My father appears as a figure on the cover of Forbes. Wearing the charcoal grey suit, slight grey hairs around the jet black, with an iPhone in his hand. My older brother, Tim, conveyed the frat look. Aviators hanging up as if a second pair of eyes, a Southern Tide shirt hangs around his well built machine body with a pair of khakis and dock shoes.  The youngest, Tom, only existed as a perfect clone of Tim. A brain small enough for a person, especially two. Mom made the most sense of my family. She contained the brains of my unit and troop.  A stay at home mom who practiced yoga since it became the hip thing.  She owned a business before I was born, but sold it so she could spend more time with us.
After landing in the terminal, my brother asked "Where are all the mimes? What happened to the berets, red scarves and black striped shirts?" 
I promptly told him to quit sounding so stupid. I received a loving slap from my brother demonstrating his hatred of insubordination. Only a couples of months left I told myself.
Soon, we decided to take out our iPhones and check for a restaurant. The top hit appeared, Nous Cracher Dans Vos Américains Slimentaires. Apparently the lost generation frequently visited this restaurant during the 20's. That peaked my interest. A taxi ride in a country looks like a rocket in space, a vehicle staring at alien planets and people. 
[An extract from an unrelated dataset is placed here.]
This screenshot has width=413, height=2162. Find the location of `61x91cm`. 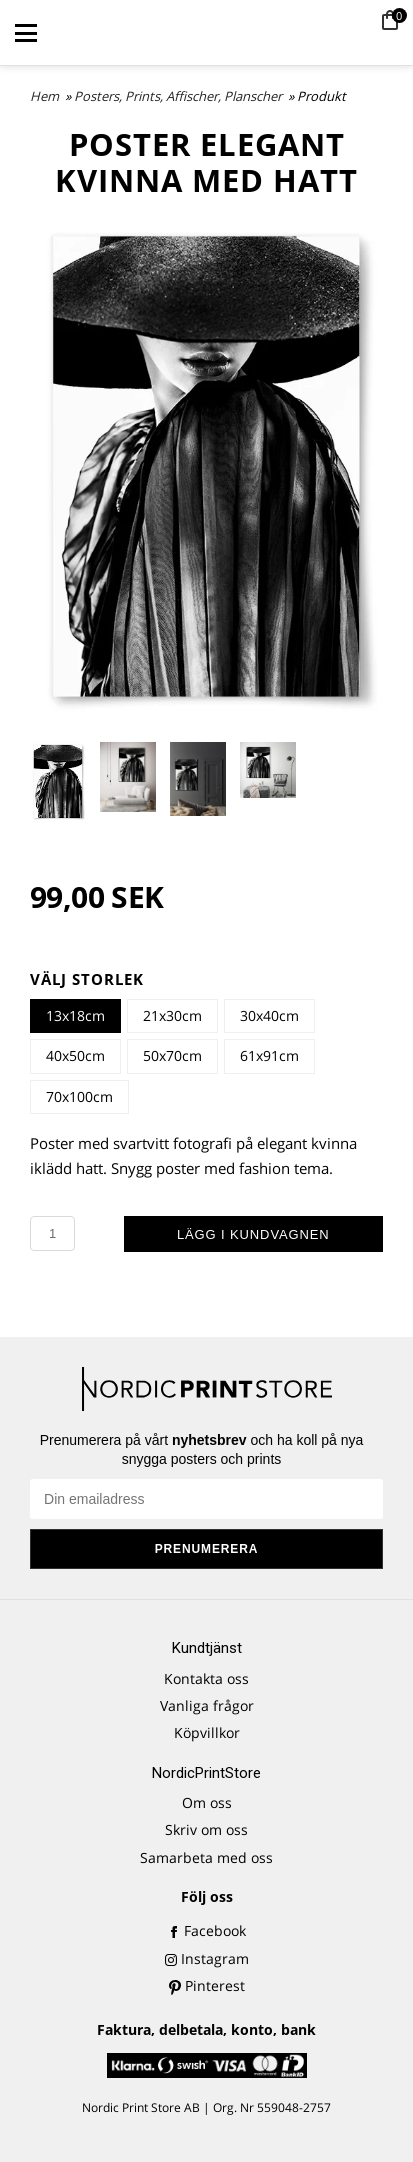 61x91cm is located at coordinates (269, 1055). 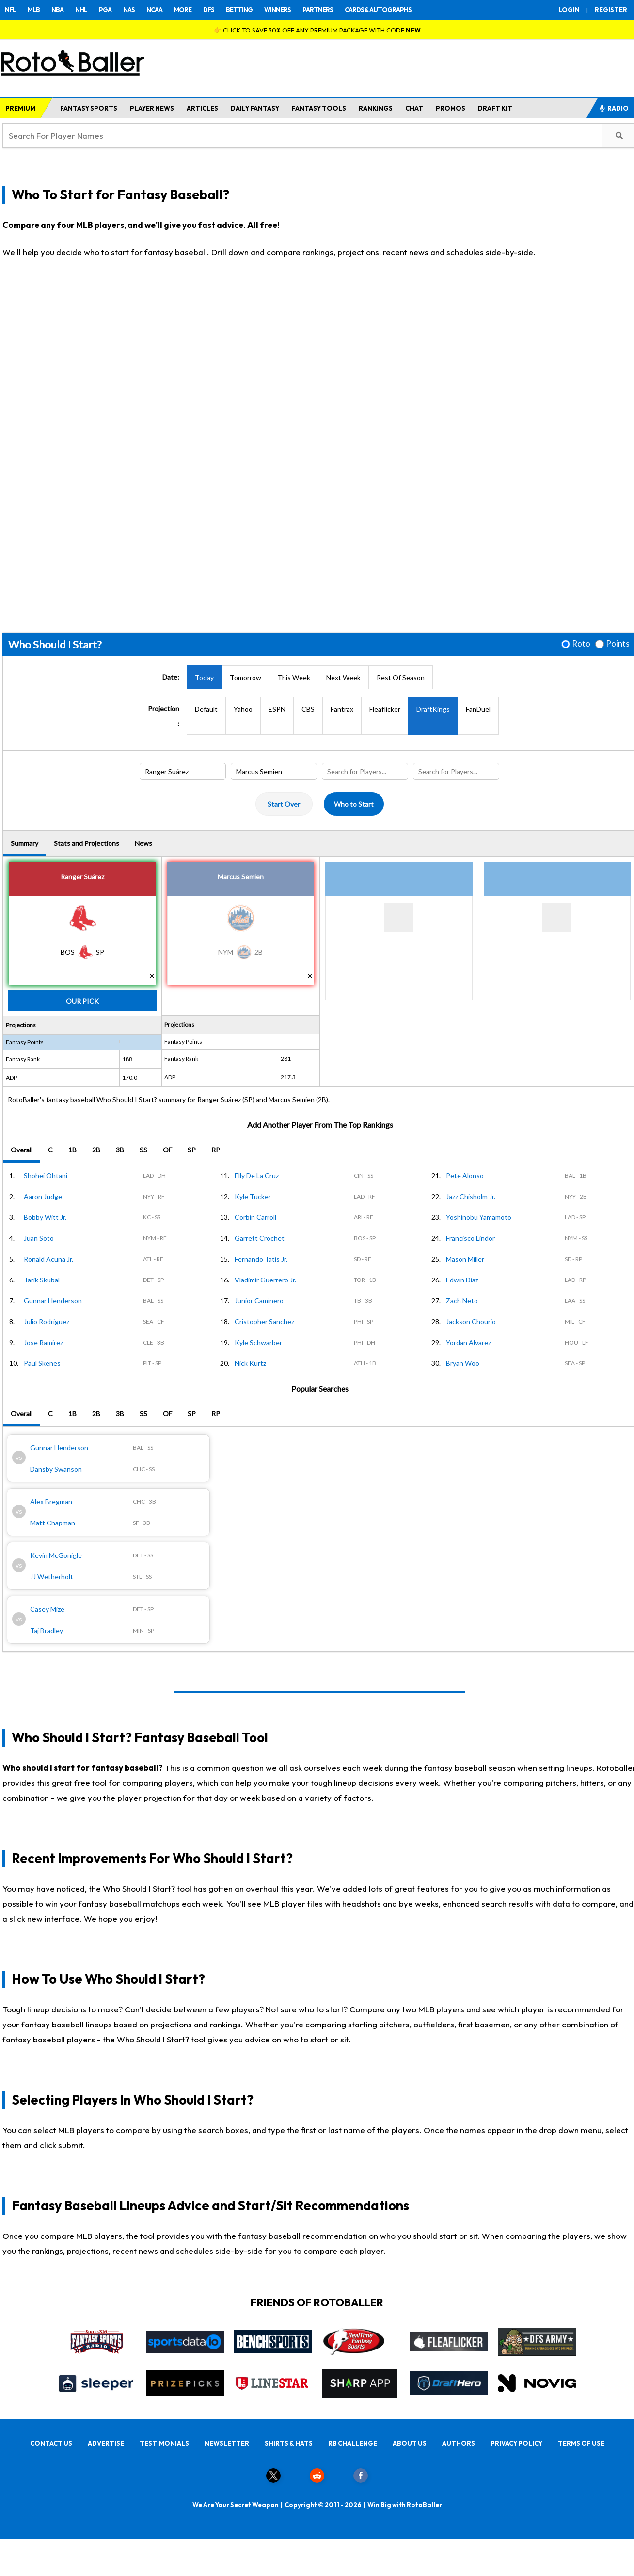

I understood why Hemingway and Fitzgerald visited this place. The restaurant embodied the word hopelessness. Rusty chairs that could give you tetanus and tables about to collapse. I heard waiters laugh after saying "Je crache dans la nourriture de la graisse américain." 
I could feel the false sense of culture that emitted from my parents. Just being regular tourists. I viewed the French Riviera. Taking in the beautiful view until the stench it me. Years of treating water as a toilet will cause this reaction to happen. The waitress's lame colored hair over took her face. In a failed attempt, she mocked my family by speaking "What can I get you partners to eat" in a horrible Texas accent.
The menu, a piece of paper surrounded with a force field of plastic, did not look special. But rather different than what I expected of a French Menu. I could tell what my family wanted when I saw a section called the Freedom of Obesity. Bold type face text in red and blue against a white corner of the menu adjacent to pictures of Bald Eagles and Chuck Norris. The only item pictured was named The Bill of Rights Burger. A meal more redneck than the second Amendment. I also saw that it came with the "broche sauce" apparently house made every day. Curiously, I pulled out my phone and googled "broche" and something odd popped up. Spit. The realization came over to me why they were laughing at us. The only item that did not have the "broche" was the Fitzgerald Salad.
All of my family ordered the heart attack on a bun, but I asked for a nice salad. I specifically told her "Se il vous plaît ne pas cracher dans ma nourritu" or "Please don't spit in my food."  I believed this was perfect payback for my dad's failed attempt to teach his family the world.  Trying to understand the country based on cheap tour books and the Internet. After ten minutes or so, the waitress carried our food back to the table. My salad appeared divine while microwave heat marks appeared over their buns.   The table's legs buckled a little when our lunch landed on it. "Bon appétite" our waiter told us.  Our eyes exchanged, allowing me to eat untainted and heavenly food. 

When my dad paid the bill, I noticed how the waitress over charged us for the lunch except for my meal Maybe as an act of kindness towards a foreigner trying to learn a new culture. Or taking advantage of my family's misunderstandings in France.